Anayasa Mahkemesi’nin sözü edilen iptal kararına rağmen, benzer bir hüküm, 2008/Ekim ayı başından geçerli olmak üzere 5434 sayılı Kanuna ek 82. madde olarak ilave edilmiştir. Buna göre;
“1 Ekim 2008 tarihinden sonra ilk defa 4. maddenin birinci fıkrasının (c) bendi kapsamında sigortalı olarak çalışmaya başlayanlardan; 5510 sayılı Kanunun 4. maddesinin birinci fıkrasının (a), (b) ve (c) bentlerinde belirtilen sigortalılık hallerinin birden fazlasına tabi olarak çalışmış olmakla birlikte, anılan Kanun hükümlerine göre aylık bağlandığı sırada son defa uzun vadeli sigorta kolları açısından (c) bendi kapsamında çalışmakta olanlara,
SGK’ca, 5510 sayılı Kanunun 3’üncü maddesinin birinci fıkrasının (21) numaralı bendinde belirtilen kamu idarelerinde aynı Kanunun 4. maddesinin birinci fıkrasının (a) ve (c) bentleri kapsamında geçen uzun vadeli sigorta kolları bakımından sigortalılık süreleri esas alınarak emekli ikramiyesi ödenir” denilmiştir. Görüldüğü üzere, emeklilik ikramiyesi ödenmesinde, 1 Ekim 2008’den sonra ilk defa devlet memuru olanlar açısından da son defa 4/c statüsünde (devlet memuru olarak) sigortalı olarak çalışanlara emeklilik ikramiyesi ödeneceği hüküm altına alınmıştır. Yasa koyucunun yaklaşımı Anayasa Mahkemesi’nin iptal ettiği hüküm ile paralellik taşımaktadır.
Dolayısıyla ortaya çelişik bir durum çıkmaktadır. Yasa koyucunun hem eskiden beri memur olanların hem de 2008/Ekim’den sonra memur olanların haklarını korumak için Anayasa Mahkemesi kararında sözü edilen hususları dikkate alarak yeni bir düzenleme yapması gerekmektedir.

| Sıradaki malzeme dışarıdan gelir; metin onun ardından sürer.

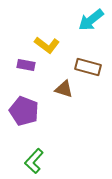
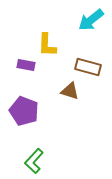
yellow L-shape: rotated 55 degrees clockwise
brown triangle: moved 6 px right, 2 px down
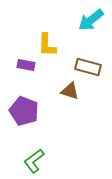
green L-shape: rotated 10 degrees clockwise
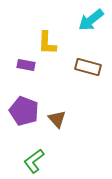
yellow L-shape: moved 2 px up
brown triangle: moved 13 px left, 28 px down; rotated 30 degrees clockwise
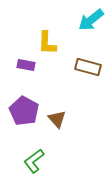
purple pentagon: rotated 8 degrees clockwise
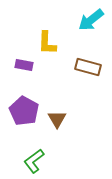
purple rectangle: moved 2 px left
brown triangle: rotated 12 degrees clockwise
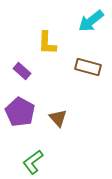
cyan arrow: moved 1 px down
purple rectangle: moved 2 px left, 6 px down; rotated 30 degrees clockwise
purple pentagon: moved 4 px left, 1 px down
brown triangle: moved 1 px right, 1 px up; rotated 12 degrees counterclockwise
green L-shape: moved 1 px left, 1 px down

Anayasa Mahkemesi’nin iptal kararı
Anayasa Mahkemesi kendisine yapılan başvuruyu incelemiş ve 2829 sayılı Kanunun 12. maddesindeki, “son defa Emekli Sandığı’na tabi görevlerden emekliye ayrılan ve...” ibaresini iptal etmiştir. İptal kararı 5 Haziran 2009 tarihli Resmi Gazetede yayımlanmıştır. Ancak, karara göre iptal hükmünün, kararın Resmi Gazete’de yayımlanmasından başlayarak bir yıl sonra yürürlüğe girmesine karar verilmiştir. Yani; 5 Haziran 2010 tarihinden sonra bu şekilde istifa edip de farklı statüde çalışmaya başlayanlar hangi kanun hükümlerine göre emekliye ayrılırsa ayrılsınlar, istifa etmeden önceki çalışma sürelerine tekabül eden ikramiyelerini alabilecekleri beklenebilir... Ama buna da engel bir durum var...
? Anayasa Mahkemesi kararlarının niteliği
Belirtelim ki, eskiden istifa etmiş olanlar için bu yol kapalı. Zira, Anayasa Mahkemesi kararları etkisini ileriye doğru gösterir, geriye doğru değil. Dolayısıyla eskiden devlet memurluğundan istifa etmiş olanların bu haktan yararlanabilmeleri, bir kanuni düzenleme yapılmasını gerektirmektedir.